Не могу не сказать доброе слово и об Инге Леонидовне Шатовой. Я очень хорошо отношусь к Инге, уважаю ее. У меня никаких к ней не может быть претензий. Мы расстались с Колей задолго до их встречи, так что нам с ней делить нечего. Инга — хорошая актриса, мать двоих детей. Она поняла Николая Петровича, приняла его…

Вот так иногда строится судьба. Видимо, в нашем случае надо было отойти в сторону, чтобы увидеть все, понять и сблизиться снова, но уже по-другому. Так что мы вместе работаем во многих проектах, помогаем, поддерживаем друг друга. Словом, мы — одна команда.

* С дочкой Машей, сыном Ваней, Николаем Бурляевым и его нынешней женой

 

— Какие фильмы других режиссеров «греют» вас, смотрите их с удовольствием?

— Есть хорошие духовные фильмы, их не так много, но они есть. Люблю все картины Глеба Панфилова, Никиты Михалкова — это вообще мой любимый режиссер. Если говорить честно, выпущенное знамя моего отца подхватил именно Никита Сергеевич. От его фильмов я получаю такие ощущения, какие получала только от фильмов папы. Здесь такое родство душ, какое редко бывает. И я очень рада, что мы сближаемся с ним в каком-то духовном мировоззрении.

— Вы не только режиссер, но и актриса. Почему давно уже не снимаетесь у других режиссеров? Не приглашают или не предлагают достойных ролей?

— Вы знаете, режиссеры не очень любят актрис-режиссеров. А я еще к тому же очень читающая актриса. Поэтому найти своего режиссера, который думает и мыслит с тобой одинаково, который мировоззренчески тебе близок, очень трудно.

У меня, например, есть фильм, где я снялась, но ни разу его не видела. Это был современный фильм об одной летчице испытательного реактивного самолета, которую я играла. Роль интересная, характерная. Есть живой прототип моей героини. И мне хотелось узнать о своей героине больше, чтобы лучше ее понять. Перед съемками я попросила режиссера съездить к этой летчице, которую я играла, познакомиться с ней, пообщаться. На что он сказал мне: «Ты думаешь, это она, что ли, сделала? Да за нее все это сделали…»

Я не понимаю, как можно снимать фильм, не веря в то, о чем ты рассказываешь. И я была очень разочарована в этом режиссере. Даже не пошла на премьеру картины, так и не увидела ее.
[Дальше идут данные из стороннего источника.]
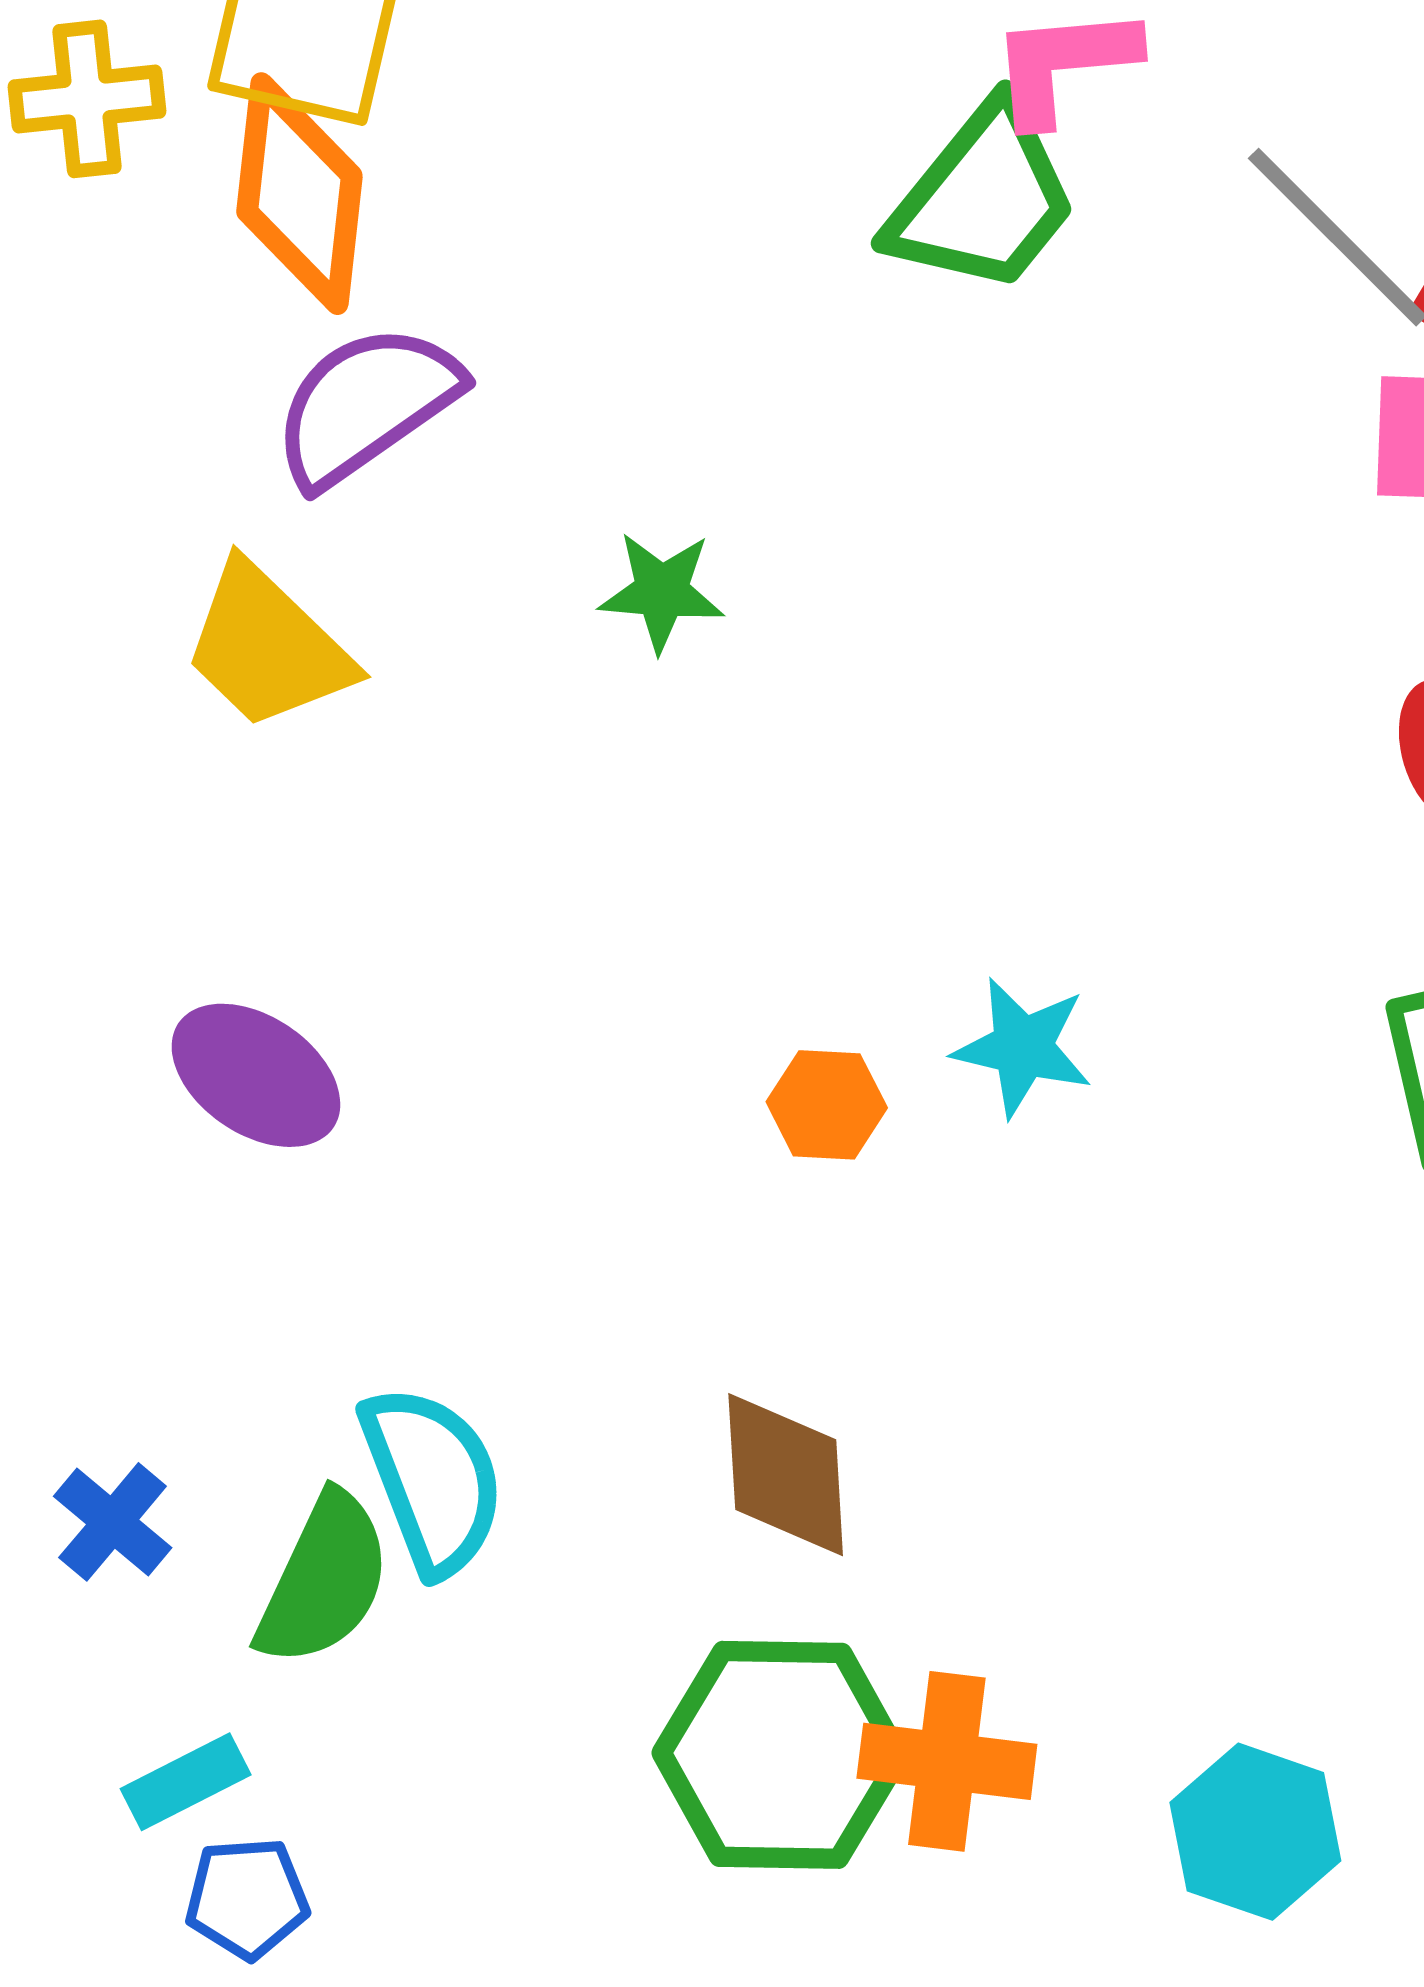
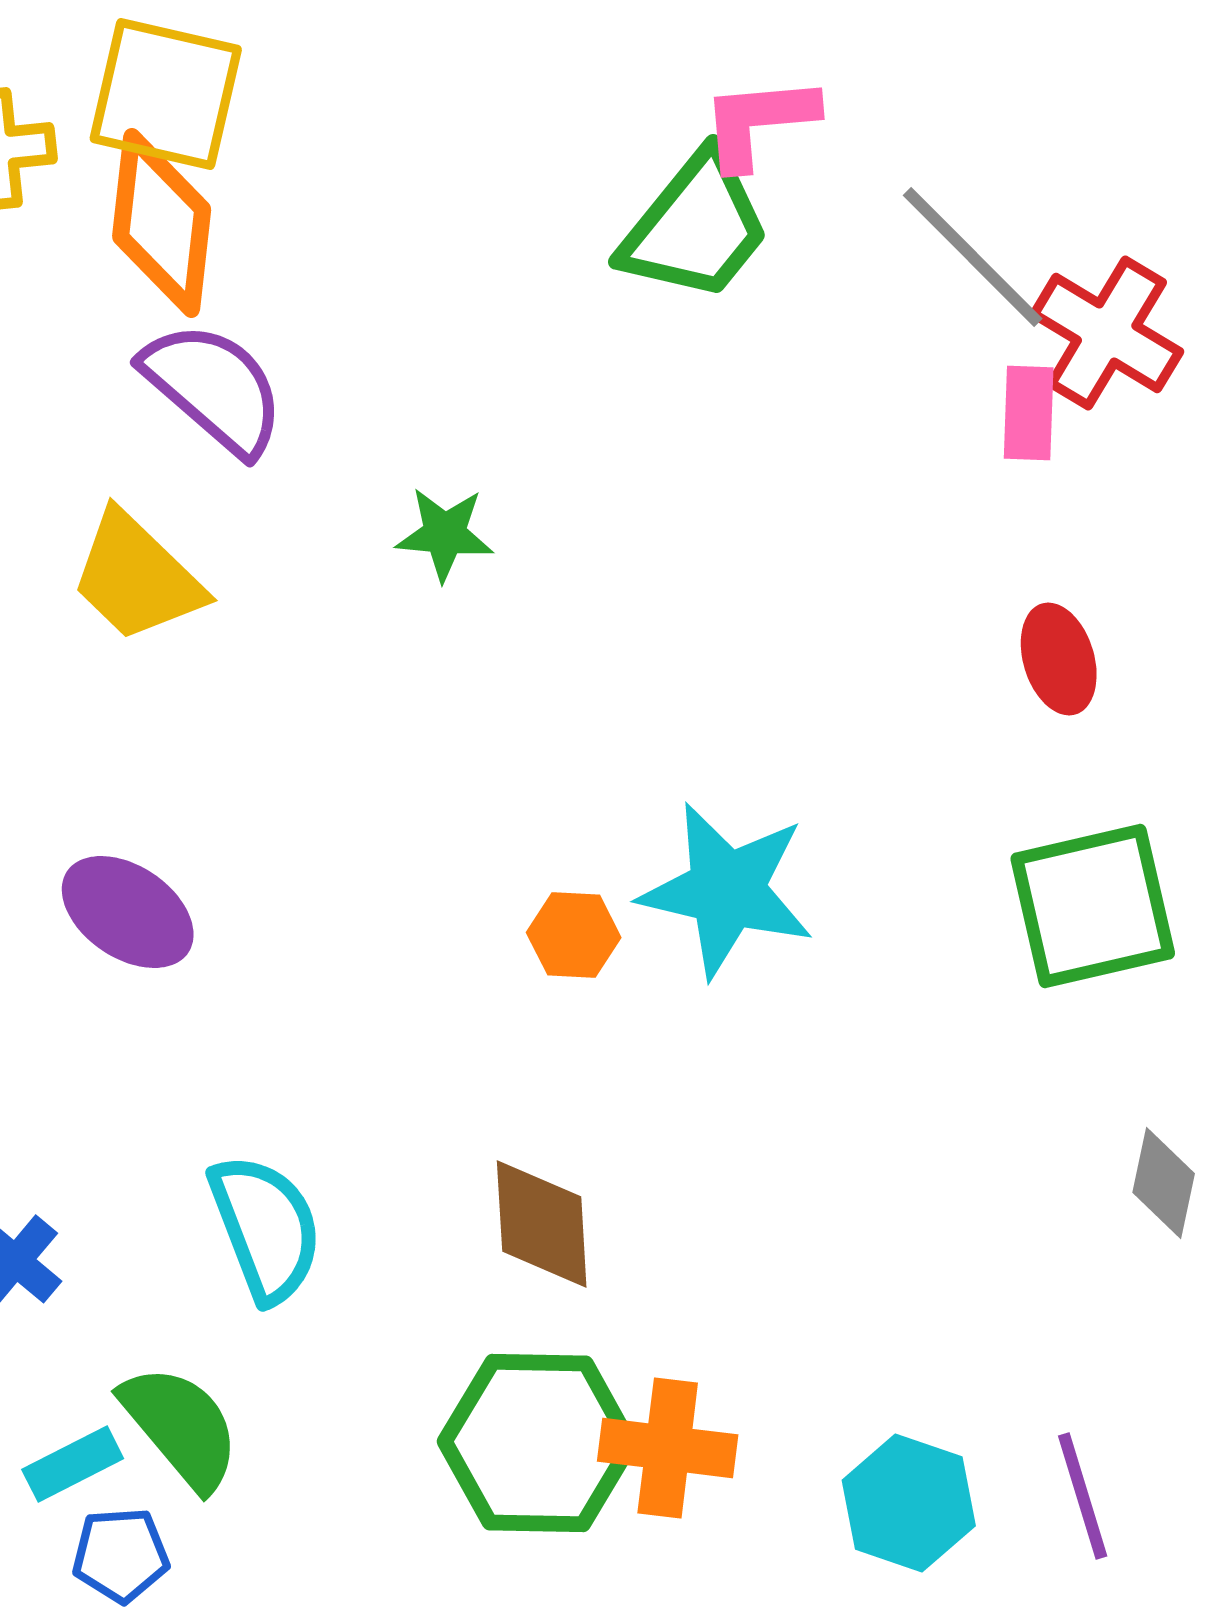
purple semicircle: (366, 405) -> (214, 388), turned 76
cyan star: (1022, 1047) -> (727, 890), size x1.6
green semicircle: (324, 1580) -> (181, 1427), moved, turned -65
А вообще, у меня разное отношение к моим фильмам. Не все они одинакового уровня. Я сыграла более 50 ролей, но у меня есть с десяток картин, которые я не просто люблю, а которые составляют мой бесценный багаж. Это фильмы «Ты и я» Ларисы Шепитько, «Солярис» Андрея Тарковского, «Звезда пленительного счастья» Владимира Мотыля, «Красное и черное» и «Юность Петра» Сергея Герасимова, «Лермонтов» Николая Бурляева.

И фильмы, которые я сама снимала, «Пошехонская старина», «Детство Бемби», «Просите, и будет вам», «Одна любовь души моей», «Любовь и правда Федора Тютчева». Мне есть что вспомнить. И чем гордиться!